### Task item
Search the entries below for "Ghetto" and copy each matching line.

[Collected data]
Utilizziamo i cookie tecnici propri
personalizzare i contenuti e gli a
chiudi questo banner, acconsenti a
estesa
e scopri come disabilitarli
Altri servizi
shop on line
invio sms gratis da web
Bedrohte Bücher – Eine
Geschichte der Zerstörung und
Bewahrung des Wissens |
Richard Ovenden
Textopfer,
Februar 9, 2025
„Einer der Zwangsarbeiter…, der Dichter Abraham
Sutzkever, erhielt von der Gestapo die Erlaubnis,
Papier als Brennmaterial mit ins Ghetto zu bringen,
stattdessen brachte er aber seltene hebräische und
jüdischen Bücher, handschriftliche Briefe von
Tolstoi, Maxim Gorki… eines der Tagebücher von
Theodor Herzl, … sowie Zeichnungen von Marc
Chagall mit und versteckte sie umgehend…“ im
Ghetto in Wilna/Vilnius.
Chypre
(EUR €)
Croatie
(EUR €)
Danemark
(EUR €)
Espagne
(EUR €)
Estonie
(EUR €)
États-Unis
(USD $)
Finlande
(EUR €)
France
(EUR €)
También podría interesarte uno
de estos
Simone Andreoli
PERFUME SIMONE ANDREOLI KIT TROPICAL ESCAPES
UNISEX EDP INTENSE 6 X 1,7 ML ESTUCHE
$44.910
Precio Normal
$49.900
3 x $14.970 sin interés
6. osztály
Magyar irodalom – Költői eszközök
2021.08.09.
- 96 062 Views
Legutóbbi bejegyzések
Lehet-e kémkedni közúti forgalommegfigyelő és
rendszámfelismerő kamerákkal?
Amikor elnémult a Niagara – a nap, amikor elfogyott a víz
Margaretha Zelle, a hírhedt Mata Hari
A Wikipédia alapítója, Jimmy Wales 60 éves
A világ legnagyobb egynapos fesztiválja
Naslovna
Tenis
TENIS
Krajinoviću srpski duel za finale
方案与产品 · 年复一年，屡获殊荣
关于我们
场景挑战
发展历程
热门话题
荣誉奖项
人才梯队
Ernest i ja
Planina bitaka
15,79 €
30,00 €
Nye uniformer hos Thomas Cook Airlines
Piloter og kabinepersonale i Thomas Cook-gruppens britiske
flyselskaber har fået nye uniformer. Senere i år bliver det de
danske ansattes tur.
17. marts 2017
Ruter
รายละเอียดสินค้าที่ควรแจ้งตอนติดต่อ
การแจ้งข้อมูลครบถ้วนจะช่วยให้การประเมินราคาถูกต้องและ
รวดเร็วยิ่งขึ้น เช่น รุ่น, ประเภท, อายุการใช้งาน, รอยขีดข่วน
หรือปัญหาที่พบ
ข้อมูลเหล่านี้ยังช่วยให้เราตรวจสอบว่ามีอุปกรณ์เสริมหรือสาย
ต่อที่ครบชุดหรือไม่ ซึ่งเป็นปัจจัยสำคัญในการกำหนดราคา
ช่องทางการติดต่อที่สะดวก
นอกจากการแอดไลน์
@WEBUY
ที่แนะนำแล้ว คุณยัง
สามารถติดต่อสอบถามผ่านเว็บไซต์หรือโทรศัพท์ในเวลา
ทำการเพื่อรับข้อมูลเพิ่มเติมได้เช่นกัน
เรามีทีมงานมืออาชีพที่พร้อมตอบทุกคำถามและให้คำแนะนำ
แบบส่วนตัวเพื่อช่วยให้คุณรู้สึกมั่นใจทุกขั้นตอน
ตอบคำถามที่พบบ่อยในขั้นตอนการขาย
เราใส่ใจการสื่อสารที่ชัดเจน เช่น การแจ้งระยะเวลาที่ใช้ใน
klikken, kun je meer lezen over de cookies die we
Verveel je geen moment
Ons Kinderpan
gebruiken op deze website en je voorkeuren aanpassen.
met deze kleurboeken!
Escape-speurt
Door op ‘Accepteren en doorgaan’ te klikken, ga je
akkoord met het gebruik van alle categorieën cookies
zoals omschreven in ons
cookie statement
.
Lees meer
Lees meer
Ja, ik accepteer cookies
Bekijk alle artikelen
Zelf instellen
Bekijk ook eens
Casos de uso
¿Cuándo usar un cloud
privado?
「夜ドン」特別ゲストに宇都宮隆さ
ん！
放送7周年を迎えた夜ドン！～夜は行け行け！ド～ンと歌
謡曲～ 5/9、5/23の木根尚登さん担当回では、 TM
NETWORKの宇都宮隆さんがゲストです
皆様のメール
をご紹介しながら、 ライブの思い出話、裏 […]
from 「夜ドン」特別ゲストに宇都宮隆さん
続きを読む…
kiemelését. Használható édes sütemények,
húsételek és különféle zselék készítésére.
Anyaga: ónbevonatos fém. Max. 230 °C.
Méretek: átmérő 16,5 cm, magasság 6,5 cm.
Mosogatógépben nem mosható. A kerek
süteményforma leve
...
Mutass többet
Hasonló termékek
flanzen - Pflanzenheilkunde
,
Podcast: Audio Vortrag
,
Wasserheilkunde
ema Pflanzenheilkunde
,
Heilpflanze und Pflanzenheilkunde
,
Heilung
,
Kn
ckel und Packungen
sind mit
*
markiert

### Output of the exercise
Papier als Brennmaterial mit ins Ghetto zu bringen,
Ghetto in Wilna/Vilnius.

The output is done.